Stored data
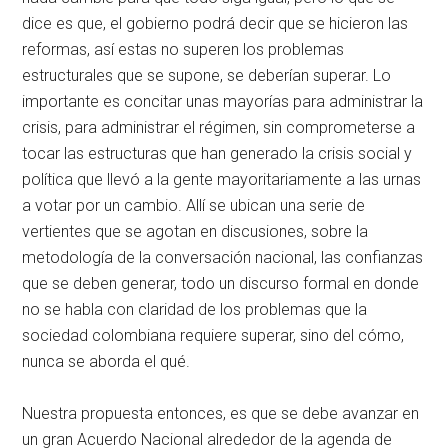
dice es que, el gobierno podrá decir que se hicieron las
reformas, así estas no superen los problemas
estructurales que se supone, se deberían superar. Lo
importante es concitar unas mayorías para administrar la
crisis, para administrar el régimen, sin comprometerse a
tocar las estructuras que han generado la crisis social y
política que llevó a la gente mayoritariamente a las urnas
a votar por un cambio. Allí se ubican una serie de
vertientes que se agotan en discusiones, sobre la
metodología de la conversación nacional, las confianzas
que se deben generar, todo un discurso formal en donde
no se habla con claridad de los problemas que la
sociedad colombiana requiere superar, sino del cómo,
nunca se aborda el qué.
Nuestra propuesta entonces, es que se debe avanzar en
un gran Acuerdo Nacional alrededor de la agenda de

> _YOUR GOAL_: The entries are to be transcribed word for word, without their images.

> _ANSWER BOX_:
dice es que, el gobierno podrá decir que se hicieron las
reformas, así estas no superen los problemas
estructurales que se supone, se deberían superar. Lo
importante es concitar unas mayorías para administrar la
crisis, para administrar el régimen, sin comprometerse a
tocar las estructuras que han generado la crisis social y
política que llevó a la gente mayoritariamente a las urnas
a votar por un cambio. Allí se ubican una serie de
vertientes que se agotan en discusiones, sobre la
metodología de la conversación nacional, las confianzas
que se deben generar, todo un discurso formal en donde
no se habla con claridad de los problemas que la
sociedad colombiana requiere superar, sino del cómo,
nunca se aborda el qué.
Nuestra propuesta entonces, es que se debe avanzar en
un gran Acuerdo Nacional alrededor de la agenda de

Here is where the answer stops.